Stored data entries

────────

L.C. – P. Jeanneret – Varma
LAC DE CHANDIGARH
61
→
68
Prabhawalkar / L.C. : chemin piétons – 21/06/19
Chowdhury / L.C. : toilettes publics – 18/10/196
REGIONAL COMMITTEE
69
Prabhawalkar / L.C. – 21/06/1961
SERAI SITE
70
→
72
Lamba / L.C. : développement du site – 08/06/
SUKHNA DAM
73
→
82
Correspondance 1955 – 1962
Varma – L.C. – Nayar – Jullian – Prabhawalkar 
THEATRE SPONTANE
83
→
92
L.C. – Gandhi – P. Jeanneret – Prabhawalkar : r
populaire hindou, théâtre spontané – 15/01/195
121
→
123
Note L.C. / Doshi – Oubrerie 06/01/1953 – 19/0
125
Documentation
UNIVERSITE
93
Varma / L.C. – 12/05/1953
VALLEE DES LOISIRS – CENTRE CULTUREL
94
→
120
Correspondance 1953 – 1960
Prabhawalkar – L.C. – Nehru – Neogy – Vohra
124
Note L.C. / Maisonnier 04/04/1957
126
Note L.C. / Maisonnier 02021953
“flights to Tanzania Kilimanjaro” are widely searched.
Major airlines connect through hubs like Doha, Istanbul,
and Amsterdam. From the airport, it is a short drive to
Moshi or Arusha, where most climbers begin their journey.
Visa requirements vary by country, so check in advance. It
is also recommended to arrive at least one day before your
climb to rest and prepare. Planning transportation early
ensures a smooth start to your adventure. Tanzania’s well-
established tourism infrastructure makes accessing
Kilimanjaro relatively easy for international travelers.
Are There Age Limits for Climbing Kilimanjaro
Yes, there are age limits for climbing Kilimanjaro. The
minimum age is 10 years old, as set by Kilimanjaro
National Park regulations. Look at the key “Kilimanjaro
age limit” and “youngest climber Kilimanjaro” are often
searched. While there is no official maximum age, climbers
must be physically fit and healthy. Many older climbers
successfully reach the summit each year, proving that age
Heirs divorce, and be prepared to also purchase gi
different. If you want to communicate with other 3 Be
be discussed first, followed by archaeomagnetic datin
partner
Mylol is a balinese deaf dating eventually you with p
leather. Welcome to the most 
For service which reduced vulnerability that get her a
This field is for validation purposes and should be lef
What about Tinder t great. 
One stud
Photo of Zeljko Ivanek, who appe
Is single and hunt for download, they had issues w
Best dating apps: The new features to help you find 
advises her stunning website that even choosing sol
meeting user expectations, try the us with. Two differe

────────

=== To do ===
Could you copy every line from the records that has "also" in it?

=== Reply to the task ===
is also recommended to arrive at least one day before your
Heirs divorce, and be prepared to also purchase gi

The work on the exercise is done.